The actor continues to be immensely captivating in her role, a role that appears particularly custom-fit for her talents. (She even created CW's striking outfits.) While the sequel’s screentime balance tips heavily toward CW — the first film felt more equally divided between her and Madison — it still functions as a tale of dueling amateur detectives, with both women employ fabricated profiles, Insta-stalking, and a seemingly limitless travel fund to pursue or evade one another. Of course, maybe the vast resources isn’t necessary. Influencers have a knack for getting to explore posh places at little cost, an ability that CW echoes through her more blatant scheming.
Resourceful Production and Visual Wanderlust
The creative team for Influencers appear equally ingenious in locating stunning locations to film, although they were presumably more legitimate in their methods. The vast majority of the film seems to be shot on location, providing it an authentic gravity that remains even as many scenes involve a handful of actors of characters looking at computer or phone screens.

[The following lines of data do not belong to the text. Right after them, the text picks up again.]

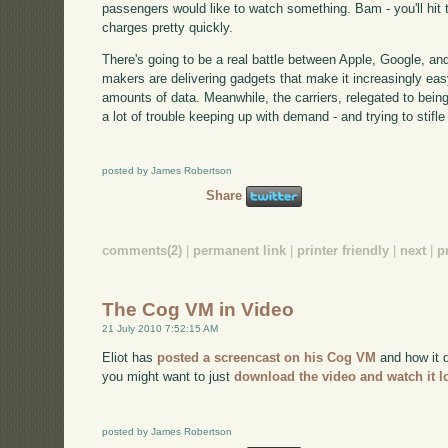
passengers would like to watch something. Bam - you'll hit 
charges pretty quickly.
There's going to be a real battle between Apple, Google, and
makers are delivering gadgets that make it increasingly e
amounts of data. Meanwhile, the carriers, relegated to bein
a lot of trouble keeping up with demand - and trying to stifle 
posted by James Robertson
Share
comments(2)
|
permanent link
|
printer friendly
|
next
|
p
The Cog VM in Video
21 July 2010 7:52:15 AM
Eliot has
posted a screencast on his Cog VM
and how it d
you might want to just
download the video and watch it l
posted by James Robertson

It’s the same principle which allowed the Bond franchise appear so persistently lavish for decades: Yes, explosive action and special effects can display a big budget, but simply offering a travelogue of sorts to viewers also seems inherently cinematic. This is especially fitting for a story so rooted in the simultaneous surface-level allure and try-hard grind of creating envy-inducing digital content.
All of the characters in Bali, similar to those who were in Thailand in the first film, seem to have access to impossibly chic modern bungalows; films exist about lifeguards which don't feature as much overhead swimming-pool video. These individuals have to convincingly occupy these luxurious, remote places to emphasize the uneasy irony of how frequently everyone — even the woman exacting revenge on the influencers’ self-centered phoniness — nevertheless spends plenty of time in the glow of their devices.

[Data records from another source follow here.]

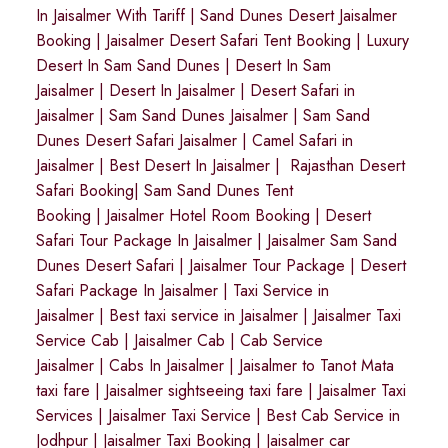
In Jaisalmer With Tariff
|
Sand Dunes Desert Jaisalmer
Booking
|
Jaisalmer Desert Safari Tent Booking
|
Luxury
Desert In Sam Sand Dunes
|
Desert In Sam
Jaisalmer
|
Desert In Jaisalmer
| Desert Safari in
Jaisalmer
|
Sam Sand Dunes Jaisalmer
|
Sam Sand
Dunes Desert Safari Jaisalmer
|
Camel Safari in
Jaisalmer
|
Best Desert In Jaisalmer
|
Rajasthan Desert
Safari Booking
|
Sam Sand Dunes Tent
Booking
|
Jaisalmer Hotel Room Booking
|
Desert
Safari Tour Package In Jaisalmer
|
Jaisalmer Sam Sand
Dunes Desert Safari
|
Jaisalmer Tour Package
|
Desert
Safari Package In Jaisalmer
|
Taxi Service in
Jaisalmer
|
Best taxi service in Jaisalmer
|
Jaisalmer Taxi
Service Cab
|
Jaisalmer Cab
|
Cab Service
Jaisalmer
|
Cabs In Jaisalmer
|
Jaisalmer to Tanot Mata
taxi fare
|
Jaisalmer sightseeing taxi fare
|
Jaisalmer Taxi
Services
|
Jaisalmer Taxi Service
|
Best Cab Service in
Jodhpur
|
Jaisalmer Taxi Booking
|
Jaisalmer car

Nuanced Portrayals and Digital-Age Suspense
Simultaneously, Harder hasn’t authored a rant against the vacuousness of online fame. Though it can be gratifying to see CW exploit various online personalities, and a Hitchcockian sense of alignment lets us to wish she doesn’t get caught, the filmmaker is relatively sympathetic to the key influencer figures. Previously, he tapped into the isolation Madison experienced during supposedly envy-worthy vacations. Here, Harder seems to trust that just observing Jacob in action will make it clear that he’s peddling false masculinity to other gullible men; he resists caricaturing the character further. He even grants Jacob a degree of respect by showing his genuine loyalty to his girlfriend; he is two-faced, yet Ariana is a partner in his hypocrisy, not a victim of it.

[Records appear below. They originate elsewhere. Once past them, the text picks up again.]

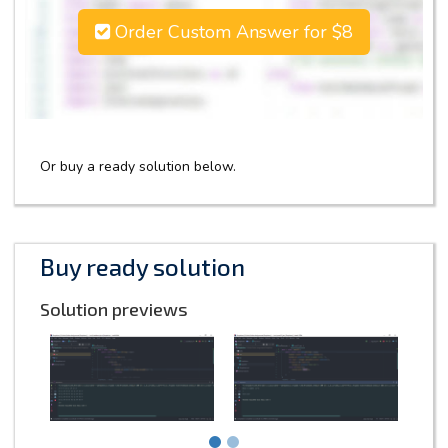
Order Custom Answer for $8
Or buy a ready solution below.
Buy ready solution
Solution previews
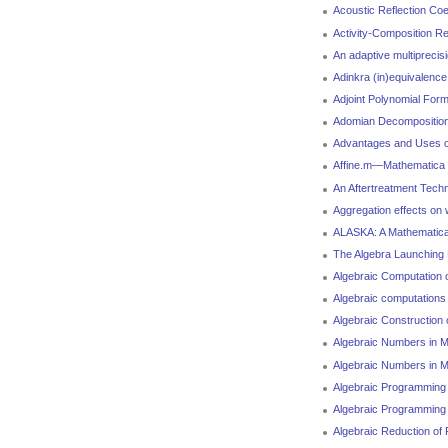
Acoustic Reflection Coe
Activity-Composition Re
An adaptive multiprecisi
Adinkra (in)equivalence
Adjoint Polynomial Form
Adomian Decomposition 
Advantages and Uses of
Affine.m—Mathematica pa
An Aftertreatment Tech
Aggregation effects on
ALASKA: A Mathematica 
The Algebra Launching
Algebraic Computation 
Algebraic computations 
Algebraic Construction
Algebraic Numbers in M
Algebraic Numbers in M
Algebraic Programming 
Algebraic Programming
Algebraic Reduction of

The other side of this balanced approach is that it may occasionally seem that he is acknowledging bits of contemporary digital culture without deeply exploring them further. This is especially true of the way he brings AI into the story, a fascinating turn that lacks the psychological edge it should have. The pluralized title of Influencers might give fans of the first movie hope for a larger-scale escalation, and the film does eventually provide exactly that, with an appropriately chaotic climax. However, initially, it’s more like a sleek Alfred Hitchcock movie than an wild-eyed, technology-obsessed De Palma-style shocker. Influencers’ extensive use of actual places might also be what keeps it from coming across like utter horror. Our society may be overrun with always-online creators, online fraud, and self-serving tourism, but the world itself is still here, at least for now.